Last year's scamnesty bill had widespread support among the powers-that-be, with the president, the Democrat majority and mainstream media all singing its praises. Yet it went down to defeat, slain by a new-media coalition of talk radio and blogosphere warriors. Working tirelessly to expose the truth and rally the grassroots, they became a David who slew a Goliath.

Forty-three years ago it was a different world. Ted Kennedy had co-authored the "Immigration Reform Act of 1965," which created a situation wherein 85 percent of our immigrants hail from the Third World and Asia. He took to the Senate floor, claimed his brainchild wouldn't change the demographic composition of the nation and passed the culture-rending bill under the cover of darkness.

This darkness was not absence of light but that of truth; it was a media blackout. With no Internet and little talk radio, mainstream journalists had a monopoly over the hearts and minds of America. And they knew best. The little people didn't have to worry their pretty little heads about actions that would forever alter the face of the nation. This is why the old media fears the new one. The latter watches the watchers, polices the police. It has cut into the Rathersphere's market, causing a diminution of circulation, viewership and - this is what really gets their collars up -- power. They can no longer propagandize with Tass-like impunity, for the e-hills have eyes.

Yet this is no time for a victory dance. The new media is under attack, as the left aims to silence dissent before it grows strong enough to block the thought police's coup de grace. This is the race for the American mind. And we are losing.

The attack upon free expression is more varied than one may think, but I'll start with the obvious. Most have heard of the euphemistically-named "Fairness Doctrine," which would essentially eliminate traditionalist talk radio. People such as Rush Limbaugh and Michael Savage may then be relegated to satellite - assuming they're willing to leap into the ether - and its far smaller audience.

Then we have hate speech laws, which empower governments to punish people of politically incorrect passions. In Europe, Canada and elsewhere, average citizens have suffered persecution for criticizing homosexuality and Islam and voicing other unfashionable truths. And as hate speech laws become more entrenched and accepted, the list of taboos of the tongue grows longer - and more widespread. They're coming soon to a theater of social operations near you.

And these laws are netting the famous as well as the anonymous. Two Canadian "Human Rights Commissions" are investigating columnist Mark Steyn and the country's bestselling news magazine, Macleans, because it published an excerpt from Steyn's book containing criticism of Islam. In Britain in 2003, Scotland Yard launched an investigation of colorful commentator Taki Theodoracopulos - not for using more letters in a name than one ought - but for "inciting racial hatred" by writing that most criminals in northern English cities were black thugs who belonged to gangs. Across the North Sea in Germany, a leftist politician filed charges against the citizen encyclopedia "Wikipedia" because one of its entries contained too much Nazi symbolism. Here's the kicker: It was a piece about the Hitler Youth. Then there's Jewish historian Arno Lustiger, who filed a lawsuit in Germany against Vanity Fair magazine because it published an interview with a neo-Nazi.
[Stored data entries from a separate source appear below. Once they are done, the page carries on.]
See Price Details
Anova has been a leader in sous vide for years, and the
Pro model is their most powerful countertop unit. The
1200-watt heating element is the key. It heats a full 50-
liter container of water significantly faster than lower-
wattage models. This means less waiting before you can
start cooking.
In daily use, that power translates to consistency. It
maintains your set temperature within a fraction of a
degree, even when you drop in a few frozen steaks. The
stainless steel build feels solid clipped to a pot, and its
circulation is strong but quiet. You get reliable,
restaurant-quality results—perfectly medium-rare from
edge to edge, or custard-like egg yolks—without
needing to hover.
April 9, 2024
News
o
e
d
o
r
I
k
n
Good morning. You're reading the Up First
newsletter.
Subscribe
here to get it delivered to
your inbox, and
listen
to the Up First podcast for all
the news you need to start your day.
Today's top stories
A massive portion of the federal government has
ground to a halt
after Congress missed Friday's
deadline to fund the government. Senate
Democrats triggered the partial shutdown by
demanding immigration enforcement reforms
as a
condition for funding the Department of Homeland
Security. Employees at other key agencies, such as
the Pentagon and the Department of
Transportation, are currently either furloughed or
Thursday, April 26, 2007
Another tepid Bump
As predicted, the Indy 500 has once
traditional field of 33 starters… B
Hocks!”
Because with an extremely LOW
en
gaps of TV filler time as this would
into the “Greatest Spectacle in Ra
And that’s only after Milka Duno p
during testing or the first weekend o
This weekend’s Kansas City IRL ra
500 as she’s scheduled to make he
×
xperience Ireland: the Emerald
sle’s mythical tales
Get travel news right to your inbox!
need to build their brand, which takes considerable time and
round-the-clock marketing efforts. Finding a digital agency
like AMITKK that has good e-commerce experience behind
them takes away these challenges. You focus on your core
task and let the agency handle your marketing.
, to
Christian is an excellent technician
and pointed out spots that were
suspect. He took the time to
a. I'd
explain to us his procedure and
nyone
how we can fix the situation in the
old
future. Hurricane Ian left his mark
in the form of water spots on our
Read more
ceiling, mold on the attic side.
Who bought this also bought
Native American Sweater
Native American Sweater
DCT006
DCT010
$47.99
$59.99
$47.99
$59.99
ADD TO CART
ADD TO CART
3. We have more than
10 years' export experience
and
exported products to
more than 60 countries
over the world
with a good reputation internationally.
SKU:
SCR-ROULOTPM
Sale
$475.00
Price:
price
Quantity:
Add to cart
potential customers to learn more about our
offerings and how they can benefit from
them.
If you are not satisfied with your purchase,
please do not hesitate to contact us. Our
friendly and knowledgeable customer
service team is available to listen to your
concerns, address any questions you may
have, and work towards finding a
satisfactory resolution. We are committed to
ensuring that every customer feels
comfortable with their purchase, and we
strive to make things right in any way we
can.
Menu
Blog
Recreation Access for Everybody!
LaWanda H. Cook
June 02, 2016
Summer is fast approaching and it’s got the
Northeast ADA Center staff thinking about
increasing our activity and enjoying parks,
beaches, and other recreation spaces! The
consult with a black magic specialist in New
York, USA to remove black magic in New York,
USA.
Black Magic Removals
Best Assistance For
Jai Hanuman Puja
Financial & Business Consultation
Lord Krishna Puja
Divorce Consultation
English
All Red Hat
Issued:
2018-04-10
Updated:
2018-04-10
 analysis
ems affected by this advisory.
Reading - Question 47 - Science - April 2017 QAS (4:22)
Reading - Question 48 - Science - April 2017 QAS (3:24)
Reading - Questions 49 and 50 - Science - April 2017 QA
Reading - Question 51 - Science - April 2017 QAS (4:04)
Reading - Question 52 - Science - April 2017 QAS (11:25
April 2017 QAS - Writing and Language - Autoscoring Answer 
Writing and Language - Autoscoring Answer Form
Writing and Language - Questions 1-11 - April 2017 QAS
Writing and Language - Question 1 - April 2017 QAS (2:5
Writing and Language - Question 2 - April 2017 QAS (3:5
While the stout-hearted Mark Steyn won't end up cooling his heels or capitulating, the same cannot be said of everyone. Wikipedia caved quickly and altered its content, and, although we can expect greater fortitude from more professional operations, the implications are ominous. As such investigations, charges and lawsuits become more prevalent and start to stick, the media will be increasingly gun shy about publishing politically incorrect views. Fewer and fewer will deviate from the new Tass line, until news and commentary are banal, barren and bereft of truth.

Surely, though, some of the millions of blogs and other Internet sources would not be cowed, and it would be hard to arrest every one of their operators. But the government won't have to. There's more than one way to skin a Constitution. While the Internet seems like a wild and woolly land of bits and bytes, just as information can be transmitted at the touch of a button, so can it be suppressed. Remember, when spreading your message, you're at the mercy of an Internet Service Provider (ISP), hosting company and, to a lesser extent, services that disseminate information, such as search engines. And as these businesses have already proven, they're more interested in currency than current events.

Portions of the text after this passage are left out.